Do you ever feel like, just when you have everything under control and are the master of your fate, fate pulls the rug out from under you? Of course you do, because that is a hallmark of living on planet earth. It actually makes me believe in an evil force -- a devil if you will -- because the timing of it is always just so freaking perfect. A professional spy couldn't plan sabotage any better.

So as you may recall, a few days ago I was waxing purple on the new peace I'd found amid COVID? It was lovely. And then this happened:



Yes, we have a serious leak somewhere in between the kitchen and formal dining room.  It started when I went over to that corner of the room for something and noticed the carpet was wet under my feet. Really wet. We moved the furniture, pulled up the carpet and pad, and found a soaked area about two feet by three feet.
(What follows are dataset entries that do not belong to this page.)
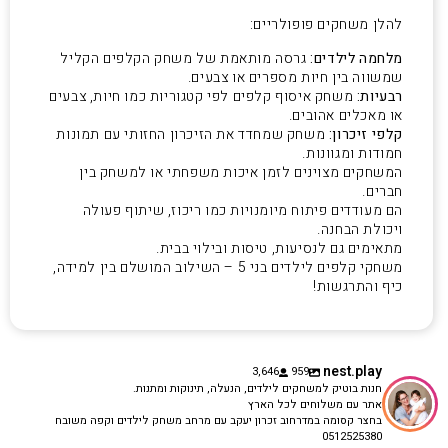
להלן משחקים פופולריים:
מלחמה לילדים:
גרסה מותאמת של משחק הקלפים הקליל
שמשווה בין חיות מספרים או צבעים.
רבעיות:
משחק איסוף קלפים לפי קטגוריות כמו חיות, צבעים
או מאכלים אהובים.
קלפי זיכרון:
משחק שמחדד את הזיכרון החזותי עם תמונות
חמודות ומגוונות.
המשחקים מצוינים לזמן איכות משפחתי או למשחק בין
חברים.
הם מעודדים פיתוח מיומנויות כמו ריכוז, שיתוף פעולה
ויכולת הבחנה.
מתאימים גם לנסיעות, טיסות ובילוי בבית.
משחקי קלפים לילדים בני 5 – השילוב המושלם בין למידה,
כיף והתרגשות!
nest.play
3,646
959
חנות בוטיק למשחקים לילדים, הנעלה, תינוקות ומתנות.
אתר עם משלוחים לכל הארץ
בחצר קסומה במדרחוב זכרון יעקב עם מרחב משחק לילדים וקפה משובח
0512525380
(In a completely unrelated but kind of cool anecdote, I once had a friend with this issue who noticed the problem when mushrooms started growing out of her carpet in a little-used guest room.)

The good news? It's water, not sewage or grey water from the sink. The bad news? It's still slowly leaking, and the one plumber we've had in just said he had no idea where the leak was coming from, and just suggested a mold remediation company to clean up. Which would be great if, in fact, the leak had been stopped.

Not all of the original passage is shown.